Since I was a 17-going-on-18-year-old boy, I naturally focused on the play’s romantic plot, the homely Cyrano’s pursuit of the lovely but vapid Roxane, who is in love with the handsome but vapid Christian de Neuvillette. (Note for male readers: Cyrano’s method of wooing Roxane is not likely to yield any more satisfying a result in the real world than it did in the play.)

The awkward love plot is a necessary contrivance for a stage drama. What Cyrano de Bergerac is really about, though, is finding your individuality—and personal integrity—in an anonymizing world that seeks to crush both.

And in this regard, the play is relevant to everyone: men, women, the old, the young, and everyone in between.

This theme was certainly relevant in 1986, but that was long before the internet, social media, or the culture wars as we know them today. American culture, politics, and intellectualism were not without their flaws in those days, but they were generally better than they are today.

Take politics. When I was a young man, I thought that I was a liberal.
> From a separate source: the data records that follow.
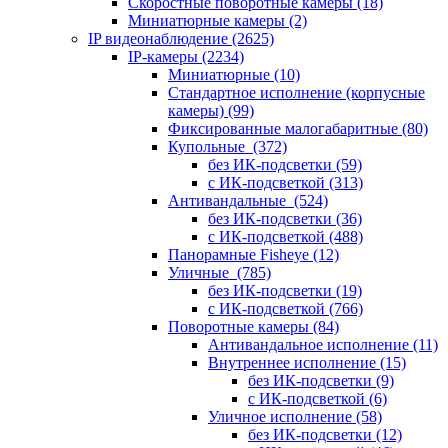
Скоростные поворотные камеры
(18)
Миниатюрные камеры
(2)
IP видеонаблюдение
(2625)
IP-камеры
(2234)
Миниатюрные
(10)
Стандартное исполнение (корпусные
камеры)
(99)
Фиксированные малогабаритные
(80)
Купольные
(372)
без ИК-подсветки
(59)
с ИК-подсветкой
(313)
Антивандальные
(524)
без ИК-подсветки
(36)
с ИК-подсветкой
(488)
Панорамные Fisheye
(12)
Уличные
(785)
без ИК-подсветки
(19)
с ИК-подсветкой
(766)
Поворотные камеры
(84)
Антивандальное исполнение
(11)
Внутреннее исполнение
(15)
без ИК-подсветки
(9)
с ИК-подсветкой
(6)
Уличное исполнение
(58)
без ИК-подсветки
(12)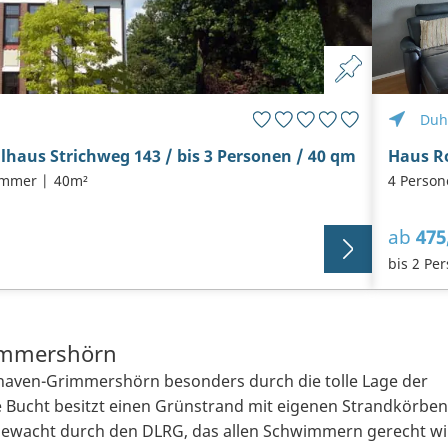
Duh
lhaus Strichweg 143 / bis 3 Personen / 40 qm
Haus R
immer
40m²
4 Person
ab
475
bis 2 Per
rimmershörn
xhaven-Grimmershörn besonders durch die tolle Lage der
Bucht besitzt einen Grünstrand mit eigenen Strandkörben
ewacht durch den DLRG, das allen Schwimmern gerecht wi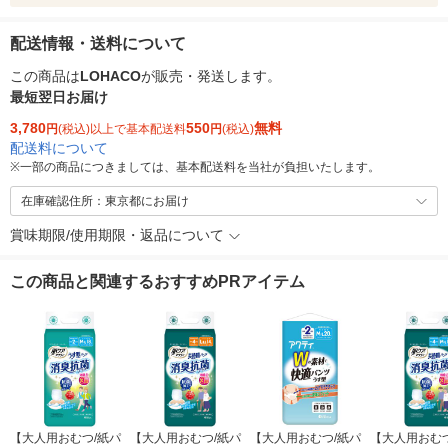
配送情報・送料について
この商品は
LOHACO
が販売・発送します。
最短翌日お届け
3,780
550
無料
円
(税込)以上で基本配送料
円
(税込)
配送料について
※
一部の商品につきましては、基本配送料を当社が負担いたします。
在庫確認住所：東京都にお届け
賞味期限/使用期限・返品について
この商品と関連するおすすめPRアイテム
【大人用おむつ/紙パ
【大人用おむつ/紙パ
【大人用おむつ/紙パ
【大人用おむつ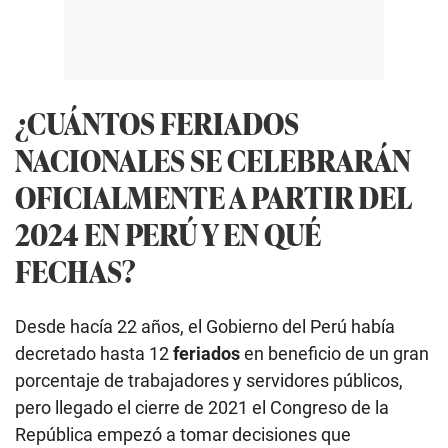
¿CUÁNTOS FERIADOS
NACIONALES SE CELEBRARÁN
OFICIALMENTE A PARTIR DEL
2024 EN PERÚ Y EN QUÉ
FECHAS?
Desde hacía 22 años, el Gobierno del Perú había
decretado hasta 12
feriados
en beneficio de un gran
porcentaje de trabajadores y servidores públicos,
pero llegado el cierre de 2021 el Congreso de la
República empezó a tomar decisiones que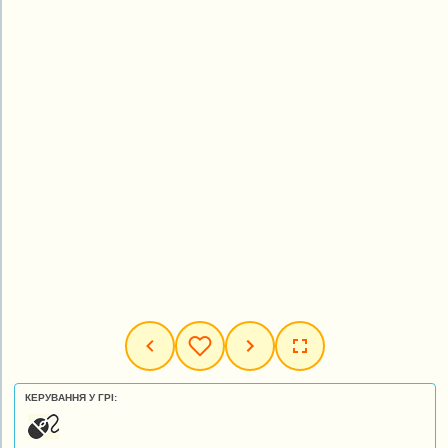
КЕРУВАННЯ У ГРІ: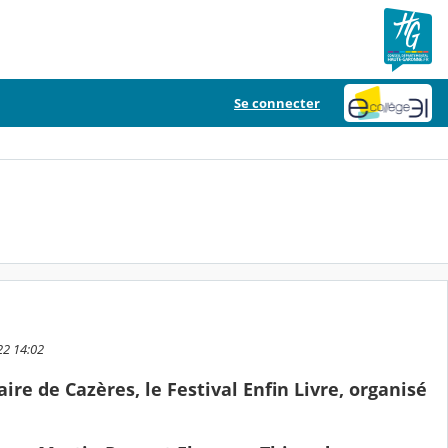
Se connecter
22 14:02
re de Cazères, le Festival Enfin Livre, organisé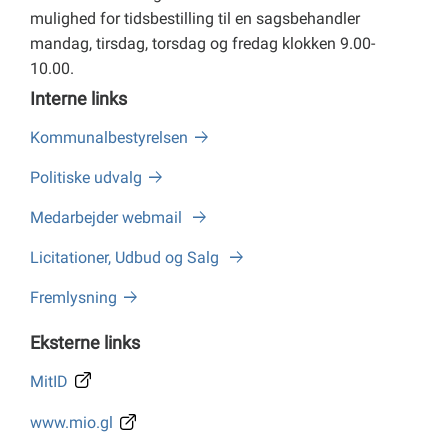
mulighed for tidsbestilling til en sagsbehandler
mandag, tirsdag, torsdag og fredag klokken 9.00-
10.00.
Interne links
Kommunalbestyrelsen
Politiske udvalg
Medarbejder webmail
Licitationer, Udbud og Salg
Fremlysning
Eksterne links
MitID
www.mio.gl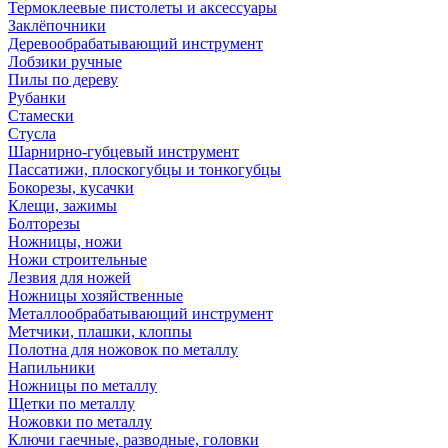
Термоклеевые пистолеты и аксессуары
Заклёпочники
Деревообрабатывающий инструмент
Лобзики ручные
Пилы по дереву
Рубанки
Стамески
Стусла
Шарнирно-губцевый инструмент
Пассатижи, плоскогубцы и тонкогубцы
Бокорезы, кусачки
Клещи, зажимы
Болторезы
Ножницы, ножи
Ножи строительные
Лезвия для ножей
Ножницы хозяйственные
Металлообрабатывающий инструмент
Метчики, плашки, клоппы
Полотна для ножовок по металлу
Напильники
Ножницы по металлу
Щетки по металлу
Ножовки по металлу
Ключи гаечные, разводные, головки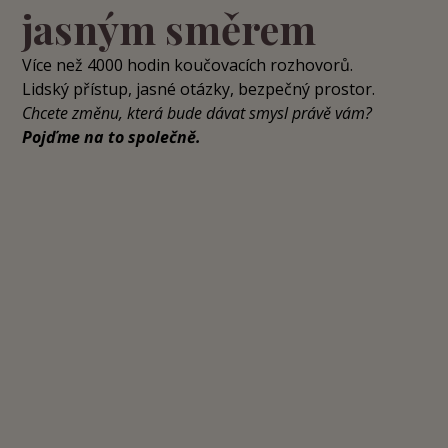
jasným směrem
Více než 4000 hodin koučovacích rozhovorů.
Lidský přístup, jasné otázky, bezpečný prostor.
Chcete změnu, která bude dávat smysl právě vám?
Pojďme na to společně.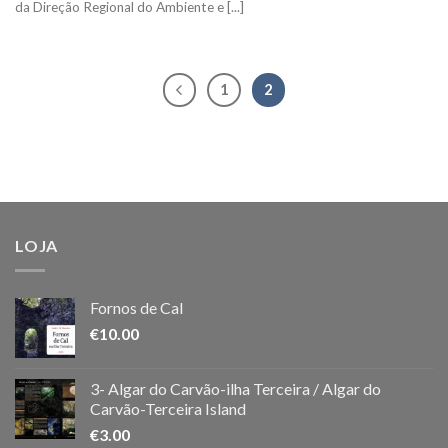
da Direção Regional do Ambiente e [...]
1
2
LOJA
Fornos de Cal
€
10.00
3- Algar do Carvão-ilha Terceira / Algar do
Carvão-Terceira Island
€
3.00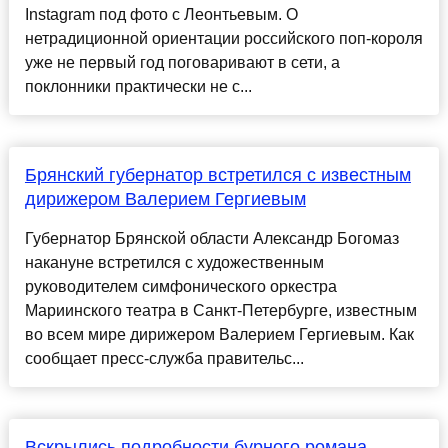
Instagram под фото с Леонтьевым. О
нетрадиционной ориентации российского поп-короля
уже не первый год поговаривают в сети, а
поклонники практически не с...
Брянский губернатор встретился с известным
дирижером Валерием Гергиевым
Губернатор Брянской области Александр Богомаз
накануне встретился с художественным
руководителем симфонического оркестра
Мариинского театра в Санкт-Петербурге, известным
во всем мире дирижером Валерием Гергиевым. Как
сообщает пресс-служба правительс...
Вскрылись подробности бурного романа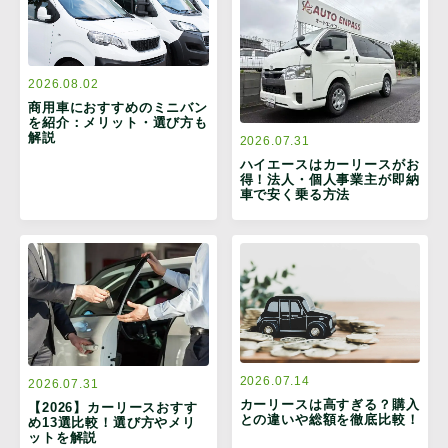
2026.08.02
商用車におすすめのミニバン
を紹介：メリット・選び方も
解説
2026.07.31
ハイエースはカーリースがお
得！法人・個人事業主が即納
車で安く乗る方法
2026.07.14
2026.07.31
カーリースは高すぎる？購入
【2026】カーリースおすす
との違いや総額を徹底比較！
め13選比較！選び方やメリ
ットを解説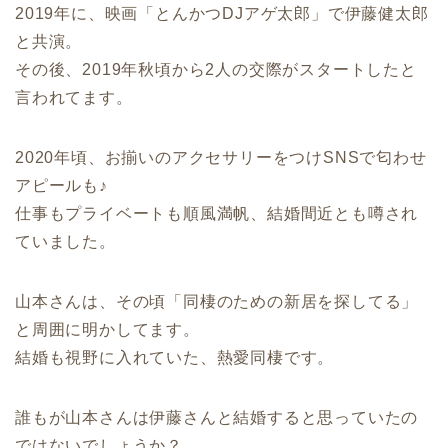
2019年に、映画「とんかつDJアゲ太郎」で伊藤健太郎
と共演。
その後、2019年秋頃から2人の交際がスタートしたと
言われてます。
2020年頃、お揃いのアクセサリーをつけSNSで匂わせ
アピールも♪
仕事もプライベートも順風満帆、結婚間近とも噂され
ていました。
山本さんは、その頃「同棲のための新居を探してる」
と周囲に明かしてます。
結婚も視野に入れていた、熱愛同棲です。
誰もが山本さんは伊藤さんと結婚すると思っていたの
ではないでしょうか？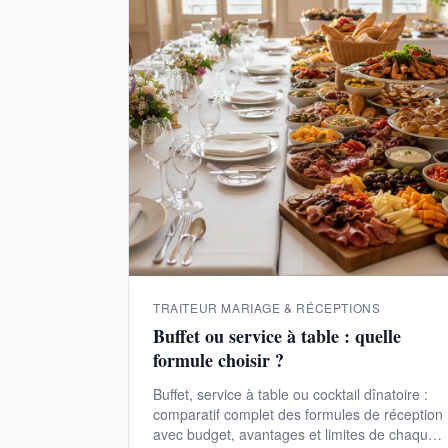
TRAITEUR MARIAGE & RÉCEPTIONS
Buffet ou service à table : quelle
formule choisir ?
Buffet, service à table ou cocktail dînatoire :
comparatif complet des formules de réception
avec budget, avantages et limites de chaque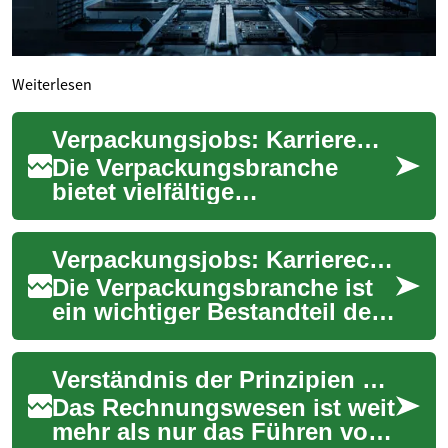
Weiterlesen
Verpackungsjobs: Karrieremöglichkeiten und Perspektiven in der Logistikbranche
Die Verpackungsbranche
bietet vielfältige
Beschäftigungsmöglichkeiten
für Menschen mit
Verpackungsjobs: Karrierechancen in der Logistikbranche
unterschiedlichen
Qualifikatio...
Die Verpackungsbranche ist
ein wichtiger Bestandteil der
modernen Logistik und bietet
vielfältige
Verständnis der Prinzipien des modernen Rechnungswesens
Beschäftigungsmögli...
Das Rechnungswesen ist weit
mehr als nur das Führen von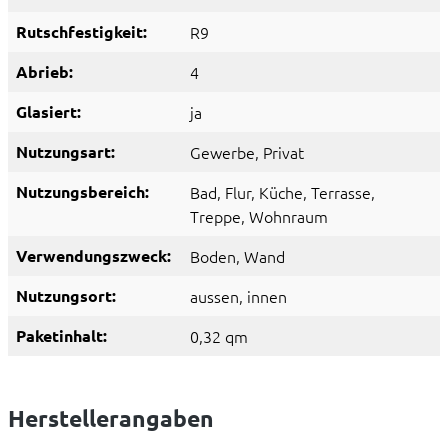
Rutschfestigkeit:
R9
Abrieb:
4
Glasiert:
ja
Nutzungsart:
Gewerbe
, Privat
Nutzungsbereich:
Bad
, Flur
, Küche
, Terrasse
,
Treppe
, Wohnraum
Verwendungszweck:
Boden
, Wand
Nutzungsort:
aussen
, innen
Paketinhalt:
0,32 qm
Herstellerangaben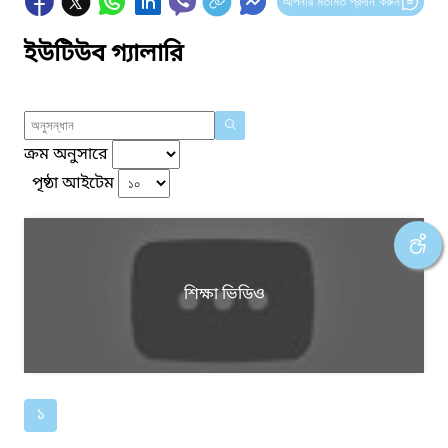
আপনার মতামত প্রদান করুন
ইউটিউব গ্যালারি
ক্রম অনুসারে
পৃষ্ঠা আইটেম
শিক্ষা ভিডিও
১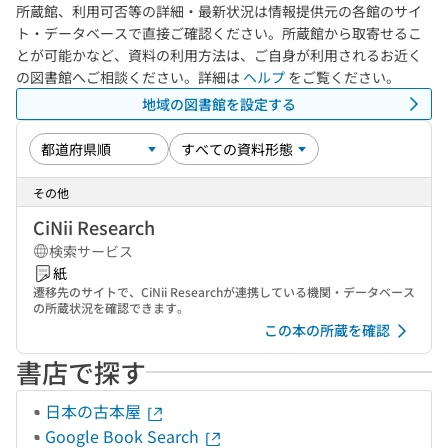
所蔵館、利用可否等の詳細・最新状況は情報提供元の各館のサイ
ト・データベースで直接ご確認ください。所蔵館から取寄せるこ
とが可能かなど、資料の利用方法は、ご自身が利用されるお近く
の図書館へご相談ください。詳細は
ヘルプ
をご覧ください。
地域の図書館を設定する
その他
CiNii Research
検索サービス
紙
遷移先のサイトで、CiNii Researchが連携している機関・データベース
の所蔵状況を確認できます。
この本の所蔵を確認
書店で探す
日本の古本屋
Google Book Search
As I entered full adulthood, I thought that I was a conservative. In the political landscape of 2026, I am simply an outsider. My opinions won’t please the personality cult of the MAGA base; nor would I fit in among the lemmings on Bluesky, who compliantly use unnecessary neologisms in the name of political correctness.

In the words of Shakespeare’s Mercutio, “A plague o’ both your houses!”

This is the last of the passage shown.